#### DATA UNDER STUDY

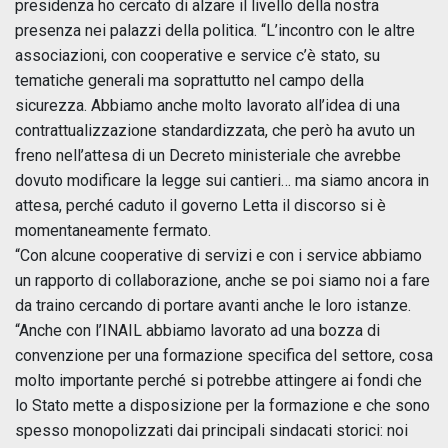
presidenza ho cercato di alzare il livello della nostra
presenza nei palazzi della politica. “L’incontro con le altre
associazioni, con cooperative e service c’è stato, su
tematiche generali ma soprattutto nel campo della
sicurezza. Abbiamo anche molto lavorato all’idea di una
contrattualizzazione standardizzata, che però ha avuto un
freno nell’attesa di un Decreto ministeriale che avrebbe
dovuto modificare la legge sui cantieri… ma siamo ancora in
attesa, perché caduto il governo Letta il discorso si è
momentaneamente fermato.
“Con alcune cooperative di servizi e con i service abbiamo
un rapporto di collaborazione, anche se poi siamo noi a fare
da traino cercando di portare avanti anche le loro istanze.
“Anche con l’INAIL abbiamo lavorato ad una bozza di
convenzione per una formazione specifica del settore, cosa
molto importante perché si potrebbe attingere ai fondi che
lo Stato mette a disposizione per la formazione e che sono
spesso monopolizzati dai principali sindacati storici: noi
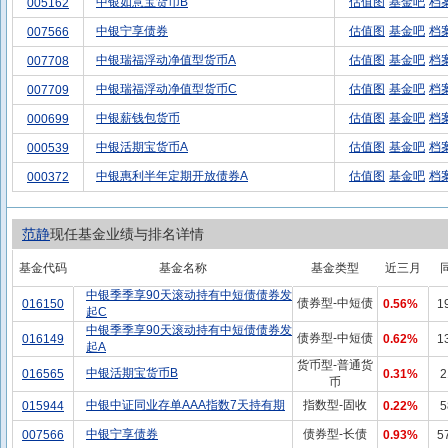
中银如意宝货币B
估值图
基金吧
档
005162
中银宁享债券
估值图
基金吧
档
007566
中银瑞福浮动净值型货币A
估值图
基金吧
档
007708
中银瑞福浮动净值型货币C
估值图
基金吧
档
007709
中银薪钱包货币
估值图
基金吧
档
000699
中银活期宝货币A
估值图
基金吧
档
000539
中银惠利半年定期开放债券A
估值图
基金吧
档
000372
范静
现任基金业绩与排名详情
基金代码
基金名称
基金类型
近三月
中银季季享90天滚动持有中短债债券发
债券型-中短债
016150
0.56%
1
起C
中银季季享90天滚动持有中短债债券发
债券型-中短债
016149
0.62%
1
起A
货币型-普通货
中银活期宝货币B
016565
0.31%
2
币
中银中证同业存单AAA指数7天持有期
指数型-固收
015944
0.22%
5
中银宁享债券
债券型-长债
007566
0.93%
5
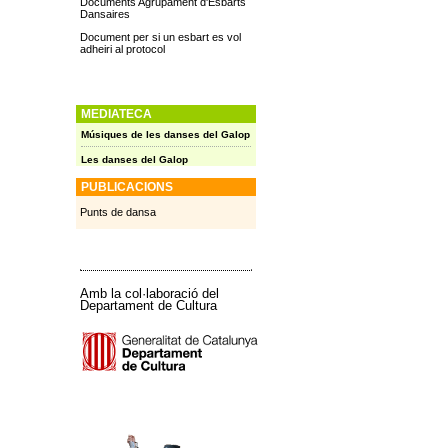
Documents Agrupament d'Esbarts
Dansaires
Document per si un esbart es vol
adheiri al protocol
MEDIATECA
Músiques de les danses del Galop
Les danses del Galop
PUBLICACIONS
Punts de dansa
Amb la col·laboració del
Departament de Cultura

########

For the records above, give every line again exactly and skip the pictures.

**RESPONSE**
presidenza ho cercato di alzare il livello della nostra
presenza nei palazzi della politica. “L’incontro con le altre
associazioni, con cooperative e service c’è stato, su
tematiche generali ma soprattutto nel campo della
sicurezza. Abbiamo anche molto lavorato all’idea di una
contrattualizzazione standardizzata, che però ha avuto un
freno nell’attesa di un Decreto ministeriale che avrebbe
dovuto modificare la legge sui cantieri… ma siamo ancora in
attesa, perché caduto il governo Letta il discorso si è
momentaneamente fermato.
“Con alcune cooperative di servizi e con i service abbiamo
un rapporto di collaborazione, anche se poi siamo noi a fare
da traino cercando di portare avanti anche le loro istanze.
“Anche con l’INAIL abbiamo lavorato ad una bozza di
convenzione per una formazione specifica del settore, cosa
molto importante perché si potrebbe attingere ai fondi che
lo Stato mette a disposizione per la formazione e che sono
spesso monopolizzati dai principali sindacati storici: noi
中银如意宝货币B
估值图
基金吧
档
005162
中银宁享债券
估值图
基金吧
档
007566
中银瑞福浮动净值型货币A
估值图
基金吧
档
007708
中银瑞福浮动净值型货币C
估值图
基金吧
档
007709
中银薪钱包货币
估值图
基金吧
档
000699
中银活期宝货币A
估值图
基金吧
档
000539
中银惠利半年定期开放债券A
估值图
基金吧
档
000372
范静
现任基金业绩与排名详情
基金代码
基金名称
基金类型
近三月
中银季季享90天滚动持有中短债债券发
债券型-中短债
016150
0.56%
1
起C
中银季季享90天滚动持有中短债债券发
债券型-中短债
016149
0.62%
1
起A
货币型-普通货
中银活期宝货币B
016565
0.31%
2
币
中银中证同业存单AAA指数7天持有期
指数型-固收
015944
0.22%
5
中银宁享债券
债券型-长债
007566
0.93%
5
Documents Agrupament d'Esbarts
Dansaires
Document per si un esbart es vol
adheiri al protocol
MEDIATECA
Músiques de les danses del Galop
Les danses del Galop
PUBLICACIONS
Punts de dansa
Amb la col·laboració del
Departament de Cultura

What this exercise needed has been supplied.